[Stored items from a collection]
______
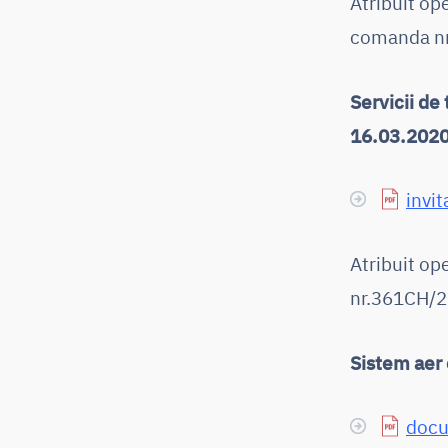
Atribuit op
comanda nr.
Servicii d
16.03.2020 
invit
Atribuit o
nr.361CH/20
Sistem aer
docu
______
DIRECTIONS:
Copy the records exactly as they appear, leaving every picture out.

EXERCISE SOLUTION:
Atribuit op
comanda nr.
Servicii d
16.03.2020 
invit
Atribuit o
nr.361CH/20
Sistem aer
docu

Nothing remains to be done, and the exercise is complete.